The theory has long established it: a democracy presupposes a rule of law, that is, the possibility for citizens to rely on the equal application of a democratically voted law to all citizens, regardless of their social status or circumstances. This principle prohibits the executive branch from acting against the law and the legislative branch from acting against the Constitution, except to reform them by following the procedures provided for in the Constitution. It also implies the obligation, for all, to comply with what the law imposes, under penalty of being sought by a police, itself placed under the control of a justice which can, at the end of the procedure, condemn any resident in the country, whatever his rank or his fortune, a fine or jail sentence, without the judges being pressured by the executive, the legislature, or money or any other form of influence or intimidation. In recent decades, countless principles, charters, treaties or international regulations have been added to national law, which also have, in principle, the force of law, with a force superior to national law.

These principles are obviously not applied in dictatorships, where justice is only a masquerade at the orders of an arbitrary power, especially anxious to crush all those who can threaten it.
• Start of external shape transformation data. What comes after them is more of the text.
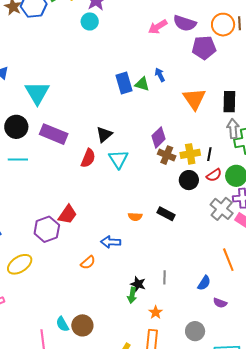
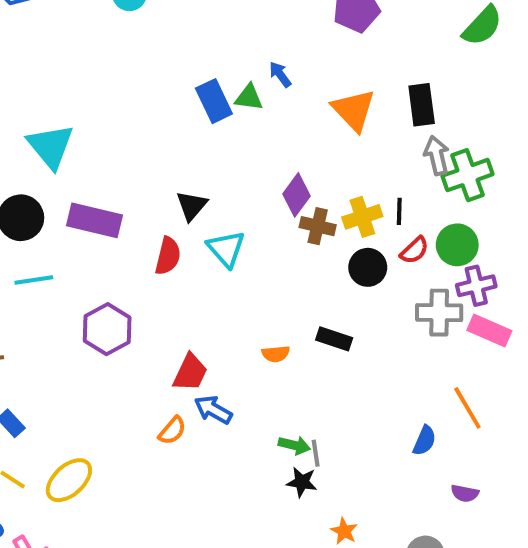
gray cross: (222, 209) -> (439, 313), turned -30
red trapezoid: (68, 214) -> (190, 373), moved
purple hexagon: (47, 229) -> (107, 329), moved
blue arrow: (111, 242) -> (213, 410), moved, turned 36
orange semicircle: (88, 263) -> (172, 431), moved
gray line: (164, 277) -> (316, 453), moved
blue semicircle: (204, 283) -> (424, 441), moved
green arrow: (132, 295) -> (294, 445), moved, turned -77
This is the case today especially in Russia, China, Iran and many other openly totalitarian countries. Or in other, seemingly democracies, where justice is, like other forms of power, plagued by corruption.
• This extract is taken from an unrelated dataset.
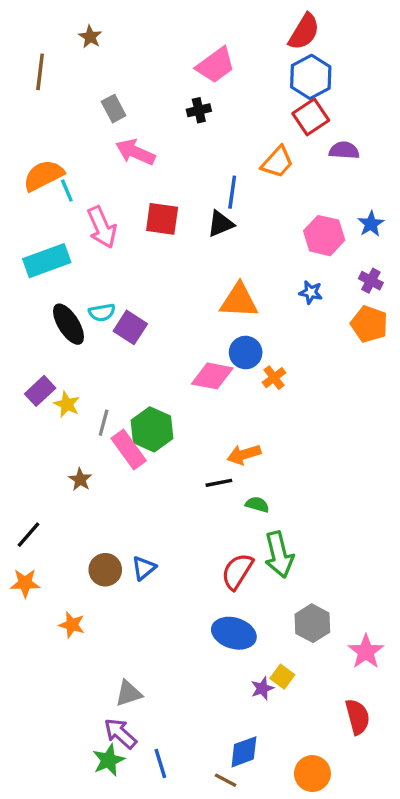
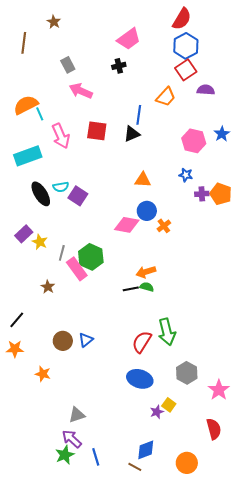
purple cross: (371, 281) -> (202, 194), moved, turned -32
orange triangle: (239, 301) -> (143, 180), size x0.7
green semicircle: (257, 505) -> (147, 287), moved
This is also increasingly the case in many democratic countries, where the place of justice is threatened. So, for example, in the United States, where the Republican Party, and its candidate in the next presidential election spend their time denouncing justice as an instrument of the Democratic Party, (which it is not), threatening to destroy it if Donald Trump, himself besieged by legal proceedings, returns to power in a few months. In Mexico, the current president, and the favorite in his succession, his creature, announce their intention to elect all the judges, which would amount to making her choose, by the party in power, among its militants. In Israel, the current Prime Minister is trying to do everything he can to reduce the power of the Supreme Court, which struck down a key provision of his proposed judicial reform, aimed at removing the right of the judiciary to rule on “reasonableness”. decisions of the executive or Parliament. By doing so, this Prime Minister seeks to cling to power, not to go to prison for corruption, and to transform the country, whose founders were laypeople, into a theocratic dictatorship. In Poland, a reform of the previous Government, now overthrown by voters, aimed to give the possibility to the disciplinary chamber of the Supreme Court, composed largely of followers of the party then in power, “to authorize criminal proceedings against [the judges] or their arrest”.

In France, we see the same threat, with the very violent criticism of the extreme right against «the government of judges», about, in particular, one of its flagship proposals, the «national preference» in housing, health, education, and access to all public services. The president of the Constitutional Council having very recently recalled that such a «national preference» would be contrary to the spirit and the letter of the Constitution, the leaders of this party have taken up their antiphon, Arguing that such a preference already exists in the public service, whose access is reserved for French citizens, and denouncing a justice subject to the powerful, which should be swept away in 2027, to allow them to apply what «all citizens demand» Forgetting that “national preference” would imply constitutional reform passed in identical terms, by both chambers, including the Senate, which cannot, mathematically, at least in theory, for a very long time to be acquired to the theses of the extreme right.

Defending the independence of judges is therefore the condition for the survival of our democracies. This will involve being very demanding about their competence and independence, and providing them with the means of both.